A Non-asymptotic Approach to Best-Arm Identification for Gaussian Bandits
This addresses the challenge of efficiently identifying the best arm in multi-armed bandit settings, offering a more stable and interpretable algorithm for applications like clinical trials or recommendation systems, though it is an incremental improvement over existing methods.
The paper tackles the problem of best-arm identification in Gaussian bandits by proposing Exploration-Biased Sampling, which achieves non-asymptotic bounds that asymptotically match optimal sample complexity while improving stability and interpretability through a bias toward exploration.
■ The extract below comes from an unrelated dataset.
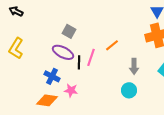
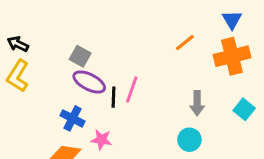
black arrow: (16, 11) -> (18, 44), moved
gray square: (69, 31) -> (80, 56), moved
orange line: (112, 45) -> (185, 43), moved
We propose a new strategy for best-arm identification with fixed confidence of Gaussian variables with bounded means and unit variance. This strategy, called Exploration-Biased Sampling, is not only asymptotically optimal: it is to the best of our knowledge the first strategy with non-asymptotic bounds that asymptotically matches the sample complexity.But the main advantage over other algorithms like Track-and-Stop is an improved behavior regarding exploration: Exploration-Biased Sampling is biased towards exploration in a subtle but natural way that makes it more stable and interpretable. These improvements are allowed by a new analysis of the sample complexity optimization problem, which yields a faster numerical resolution scheme and several quantitative regularity results that we believe of high independent interest.